### Extracted records
'''
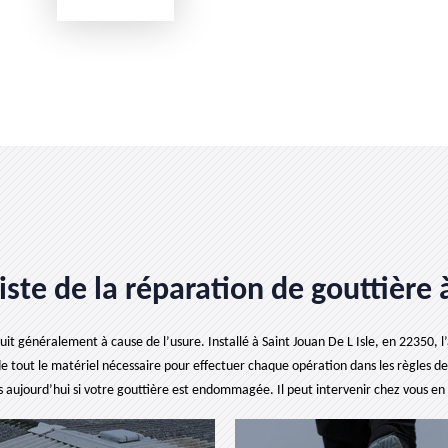
liste de la réparation de gouttière 
uit généralement à cause de l’usure. Installé à Saint Jouan De L Isle, en 22350, l’
de tout le matériel nécessaire pour effectuer chaque opération dans les règles de
 aujourd’hui si votre gouttière est endommagée. Il peut intervenir chez vous en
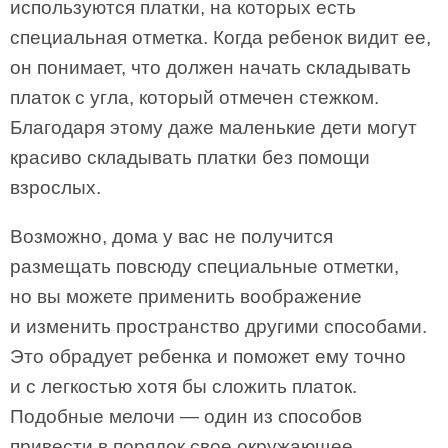
используются платки, на которых есть
специальная отметка. Когда ребенок видит ее,
он понимает, что должен начать складывать
платок с угла, который отмечен стежком.
Благодаря этому даже маленькие дети могут
красиво складывать платки без помощи
взрослых.
Возможно, дома у вас не получится
размещать повсюду специальные отметки,
но вы можете применить воображение
и изменить пространство другими способами.
Это обрадует ребенка и поможет ему точно
и с легкостью хотя бы сложить платок.
Подобные мелочи — один из способов
привести в порядок свое окружающее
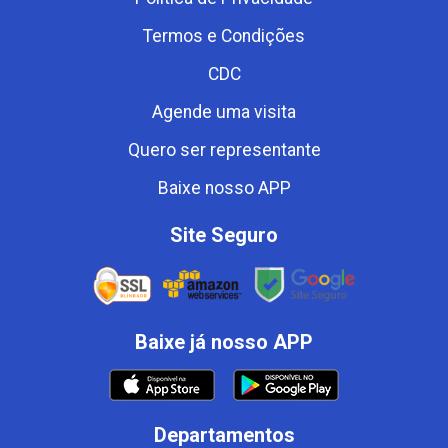
Termos e Condições
CDC
Agende uma visita
Quero ser representante
Baixe nosso APP
Site Seguro
Baixe já nosso APP
Departamentos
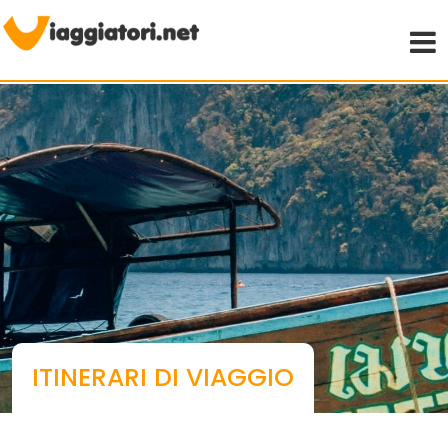
Viaggiare indipendenti
ITINERARI DI VIAGGIO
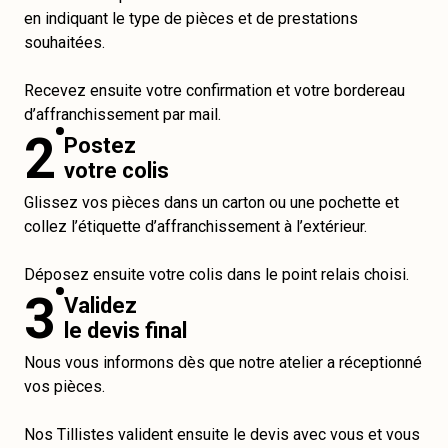
en indiquant le type de pièces et de prestations
souhaitées.
Recevez ensuite votre confirmation et votre bordereau
d’affranchissement par mail.
2
Postez
votre colis
Glissez vos pièces dans un carton ou une pochette et
collez l’étiquette d’affranchissement à l’extérieur.
Déposez ensuite votre colis dans le point relais choisi.
3
Validez
le devis final
Nous vous informons dès que notre atelier a réceptionné
vos pièces.
Nos Tillistes valident ensuite le devis avec vous et vous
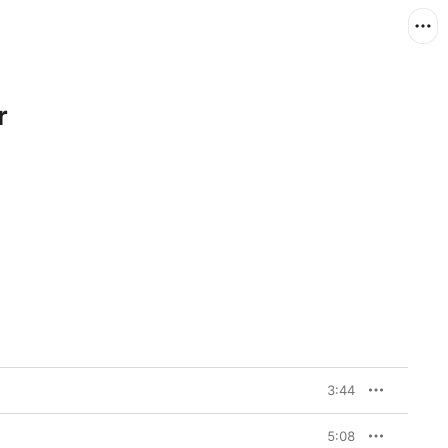
r
3:44
5:08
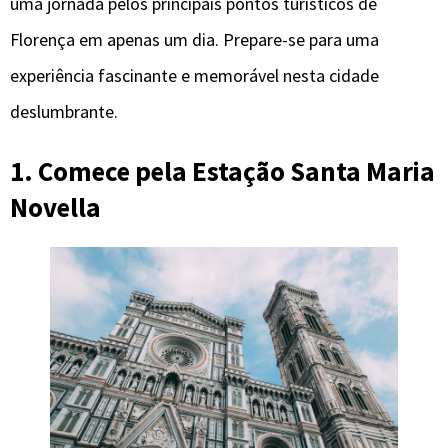
uma jornada pelos principais pontos turísticos de
Florença em apenas um dia. Prepare-se para uma
experiência fascinante e memorável nesta cidade
deslumbrante.
1. Comece pela Estação Santa Maria
Novella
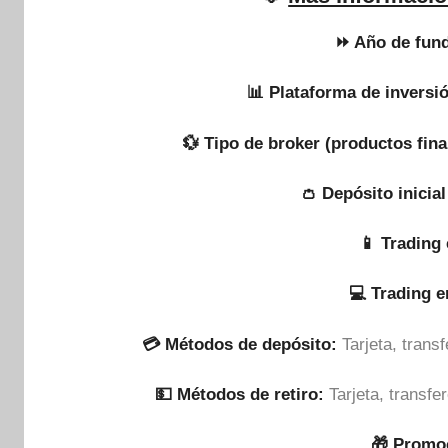
⏩ Año de fund
📊 Plataforma de inversi
💱 Tipo de broker (productos fina
👛 Depósito inicia
📱 Trading 
💻 Trading 
💳 Métodos de depósito:
Tarjeta, tran
💵​ Métodos de retiro:
Tarjeta, transf
🎁 Promo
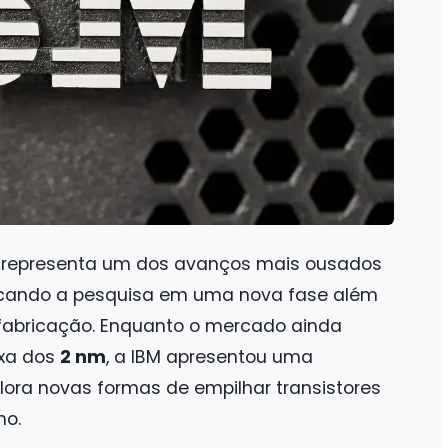
representa um dos avanços mais ousados
locando a pesquisa em uma nova fase além
fabricação. Enquanto o mercado ainda
ixa dos
2 nm
, a IBM apresentou uma
lora novas formas de empilhar transistores
ho.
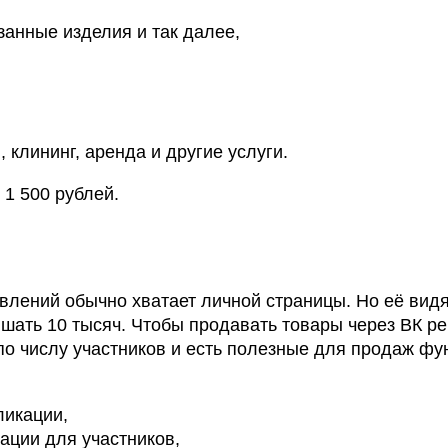
занные изделия и так далее,
 клининг, аренда и другие услуги.
 1 500 рублей.
лений обычно хватает личной страницы. Но её видя
шать 10 тысяч. Чтобы продавать товары через ВК ре
 по числу участников и есть полезные для продаж фу
ликации,
ации для участников,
'''
### WHAT YOU NEED TO DO
Among the lines above, return those that hold the word "devis".

### ANSWER FOR THIS EXERCISE
le devis final
Nos Tillistes valident ensuite le devis avec vous et vous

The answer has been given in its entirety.